TBI Biomarker may predict patient outcome
A preclinical study released by researchers at the university of California, Los Angeles, has show that certain brain lipid levels are significantly increased post TBI. The findings were published in the American Journal of Pathology.
Researchers measured the levels of LPA (lysophosphatidic acid) were significantly increased in TBI patients. LPA is also increased in response to cell death and axon injuries which are events that occur in severe and moderate TBI. This finding is promising as researchers say that LPA could be used a biomarker of brain damage, cellular pathology following TBI, and may also be useful in determining patient outcomes.

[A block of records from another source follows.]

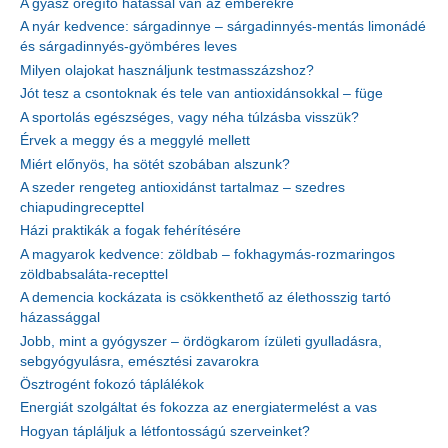
A gyász öregítő hatással van az emberekre
A nyár kedvence: sárgadinnye – sárgadinnyés-mentás limonádé
és sárgadinnyés-gyömbéres leves
Milyen olajokat használjunk testmasszázshoz?
Jót tesz a csontoknak és tele van antioxidánsokkal – füge
A sportolás egészséges, vagy néha túlzásba visszük?
Érvek a meggy és a meggylé mellett
Miért előnyös, ha sötét szobában alszunk?
A szeder rengeteg antioxidánst tartalmaz – szedres
chiapudingrecepttel
Házi praktikák a fogak fehérítésére
A magyarok kedvence: zöldbab – fokhagymás-rozmaringos
zöldbabsaláta-recepttel
A demencia kockázata is csökkenthető az élethosszig tartó
házassággal
Jobb, mint a gyógyszer – ördögkarom ízületi gyulladásra,
sebgyógyulásra, emésztési zavarokra
Ösztrogént fokozó táplálékok
Energiát szolgáltat és fokozza az energiatermelést a vas
Hogyan tápláljuk a létfontosságú szerveinket?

One of the greatest problems facing clinicians in the diagnosis of TBI is that the tests are very subjective, relying for the most part on patient self reporting of symptoms. There is still very little understanding of the brain mechanics. Tools such as a biomarker would allow for non-invasive assessments of brain damage, and measures of the LPA levels may allow for better predictors of when activity is safe to resume for patients of TBI.

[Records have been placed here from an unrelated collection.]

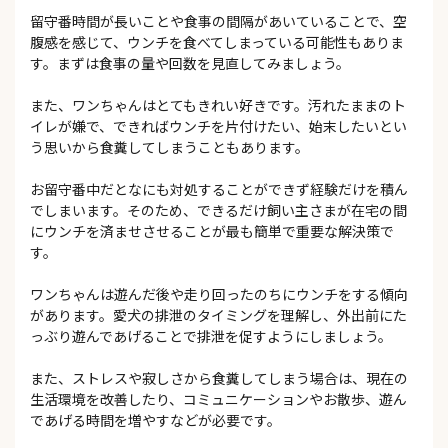
留守番時間が長いことや食事の間隔があいていることで、空
腹感を感じて、ウンチを食べてしまっている可能性もありま
す。まずは食事の量や回数を見直してみましょう。
また、ワンちゃんはとてもきれい好きです。汚れたままのト
イレが嫌で、できればウンチを片付けたい、始末したいとい
う思いから食糞してしまうこともあります。
お留守番中だとなにも対処することができず経験だけを積ん
でしまいます。そのため、できるだけ飼い主さまが在宅の間
にウンチを済ませさせることが最も簡単で重要な解決策で
す。
ワンちゃんは遊んだ後や走り回ったのちにウンチをする傾向
があります。愛犬の排泄のタイミングを理解し、外出前にた
っぶり遊んであげることで排泄を促すようにしましょう。
また、ストレスや寂しさから食糞してしまう場合は、現在の
生活環境を改善したり、コミュニケーションやお散歩、遊ん
であげる時間を増やすなどが必要です。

The following is the Abstract of the full report which you can find here.
Matrix-Assisted Laser Desorption Ionization Mapping of Lysophosphatidic Acid Changes after Traumatic Brain Injury and the Relationship to Cellular Pathology
Lysophosphatidic acid (LPA) levels increase in the cerebrospinal fluid and blood within 24 hours after traumatic brain injury (TBI), indicating it may be a biomarker for subsequent cellular pathology. However, no data exist that document this association after TBI. We, therefore, acquired matrix-assisted laser desorption ionization imaging mass spectrometry data of LPA, major LPA metabolites, and hemoglobin from adult rat brains at 1 and 3 hours after controlled cortical impact injury. Data were semiquantitatively assessed by signal intensity analysis normalized to naïve rat brains acquired concurrently. Gray and white matter pathology was assessed on adjacent sections using immunohistochemistry for cell death, axonal injury, and intracellular LPA, to determine the spatiotemporal patterning of LPA corresponding to pathology. The results revealed significant increases in LPA and LPA precursors at 1 hour after injury and robust enhancement in LPA diffusively throughout the brain at 3 hours after injury. Voxel-wise analysis of LPA by matrix-assisted laser desorption ionization and β-amyloid precursor protein by immunohistochemistry in adjacent sections showed significant association, raising the possibility that LPA is linked to secondary axonal injury. Total LPA and metabolites were also present in remotely injured areas, including cerebellum and brain stem, and in particular thalamus, where intracellular LPA is associated with cell death. LPA may be a useful biomarker of cellular pathology after TBI.